David Ian Gill was a British film historian, preservationist and documentarian who documented the history of motion pictures and helped restore many early, silent films.
He was born in Papua New Guinea, the son of Cecil Gill, a missionary doctor. His uncle was the sculptor Eric Gill. The family returned to England in 1933 where Gill attended the Belmont Abbey School, Hereford.
Gill died at his home in Huntingdon, England, aged 69, after a heart attack. He was survived by his wife, Pauline, and two daughters.

Career

Gill trained as a dancer and joined Britain's Sadler's Wells Theatre Ballet in 1946, appearing in The Sleeping Princess, which opened in Covent Garden that year. In 1953, he married dancer Pauline Wadsworth, who later taught at The Royal Ballet School.
Gill left ballet in 1955 to work in television, producing his mime play, The Way of the Cross, for the BBC before joining Associated-Rediffusion as an editor.

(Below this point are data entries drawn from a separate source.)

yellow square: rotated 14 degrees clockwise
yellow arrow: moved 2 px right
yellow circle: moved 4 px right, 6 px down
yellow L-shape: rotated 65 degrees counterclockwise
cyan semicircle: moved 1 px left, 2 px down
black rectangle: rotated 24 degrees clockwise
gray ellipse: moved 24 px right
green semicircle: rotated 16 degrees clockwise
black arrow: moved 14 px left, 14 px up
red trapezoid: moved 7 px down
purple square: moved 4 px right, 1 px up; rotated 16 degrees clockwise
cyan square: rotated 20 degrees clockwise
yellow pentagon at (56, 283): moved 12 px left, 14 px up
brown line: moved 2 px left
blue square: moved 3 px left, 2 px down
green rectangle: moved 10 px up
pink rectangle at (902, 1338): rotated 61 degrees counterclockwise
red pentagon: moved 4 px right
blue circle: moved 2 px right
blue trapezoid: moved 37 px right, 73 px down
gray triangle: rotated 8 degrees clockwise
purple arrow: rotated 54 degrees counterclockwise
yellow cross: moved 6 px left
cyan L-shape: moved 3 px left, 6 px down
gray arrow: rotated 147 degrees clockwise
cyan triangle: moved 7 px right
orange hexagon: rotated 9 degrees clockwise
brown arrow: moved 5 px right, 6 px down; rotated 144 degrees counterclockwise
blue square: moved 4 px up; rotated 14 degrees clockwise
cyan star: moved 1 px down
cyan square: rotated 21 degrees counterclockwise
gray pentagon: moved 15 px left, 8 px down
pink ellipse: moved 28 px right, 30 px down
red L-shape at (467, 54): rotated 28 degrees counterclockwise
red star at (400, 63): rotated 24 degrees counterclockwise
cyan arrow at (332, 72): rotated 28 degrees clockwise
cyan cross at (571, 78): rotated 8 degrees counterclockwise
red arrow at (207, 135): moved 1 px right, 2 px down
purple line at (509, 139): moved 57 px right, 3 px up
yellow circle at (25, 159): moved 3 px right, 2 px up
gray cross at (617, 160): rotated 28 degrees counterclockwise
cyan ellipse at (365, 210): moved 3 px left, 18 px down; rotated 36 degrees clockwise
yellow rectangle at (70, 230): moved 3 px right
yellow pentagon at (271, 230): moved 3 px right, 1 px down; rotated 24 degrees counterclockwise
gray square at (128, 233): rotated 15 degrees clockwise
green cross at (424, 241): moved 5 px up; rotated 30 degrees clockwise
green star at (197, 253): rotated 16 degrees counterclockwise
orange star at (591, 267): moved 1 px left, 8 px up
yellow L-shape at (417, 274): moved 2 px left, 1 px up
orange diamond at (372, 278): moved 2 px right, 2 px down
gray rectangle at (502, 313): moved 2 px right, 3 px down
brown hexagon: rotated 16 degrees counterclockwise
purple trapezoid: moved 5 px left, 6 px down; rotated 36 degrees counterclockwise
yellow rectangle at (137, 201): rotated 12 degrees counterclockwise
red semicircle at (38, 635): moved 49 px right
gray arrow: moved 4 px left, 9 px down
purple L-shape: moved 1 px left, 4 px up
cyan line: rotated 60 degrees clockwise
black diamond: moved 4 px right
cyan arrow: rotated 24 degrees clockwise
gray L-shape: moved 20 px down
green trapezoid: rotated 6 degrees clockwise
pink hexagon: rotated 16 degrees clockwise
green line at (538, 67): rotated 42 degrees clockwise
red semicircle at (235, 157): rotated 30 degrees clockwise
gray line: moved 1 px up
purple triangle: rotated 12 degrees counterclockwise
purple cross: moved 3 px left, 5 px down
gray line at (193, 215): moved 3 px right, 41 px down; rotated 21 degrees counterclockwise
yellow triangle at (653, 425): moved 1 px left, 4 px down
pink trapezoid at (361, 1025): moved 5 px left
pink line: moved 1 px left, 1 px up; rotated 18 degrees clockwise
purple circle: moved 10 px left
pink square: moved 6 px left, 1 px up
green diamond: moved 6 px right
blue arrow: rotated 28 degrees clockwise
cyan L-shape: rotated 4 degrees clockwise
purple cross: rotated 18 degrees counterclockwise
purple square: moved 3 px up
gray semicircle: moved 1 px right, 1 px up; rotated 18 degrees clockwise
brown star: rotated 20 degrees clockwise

As a result of that year's franchise changes, he moved to Thames Television in 1968, working mainly on news and documentaries for, amongst others, the Today and This Week programmes.
Whilst at Thames, he met film historian Kevin Brownlow, with whom he was to form Photoplay Productions and work as co-director and producer on several silent film-related projects. These included the Hollywood series and a restoration of Abel Gance's epic Napoléon, which was performed in 1980 at the Empire, Leicester Square. Brownlow and Gill formed their own company, Photoplay Productions in 1990, in order to continue their restoration work and documentaries on silent cinema. Among the 25 films they restored are , The Phantom of the Opera, The Thief of Bagdad and The Four Horsemen of the Apocalypse.
Gill's unexpected death, in September 1997, came as he was planning a series of archival films on dance and working on Nosferatu, the 1997 entry in the Channel 4 Silents series, which was to take place at the Royal Festival Hall later in the year.

Filmography

His documentaries on Vietnam, South Africa and Northern Ireland were broadcast on the British series This Week.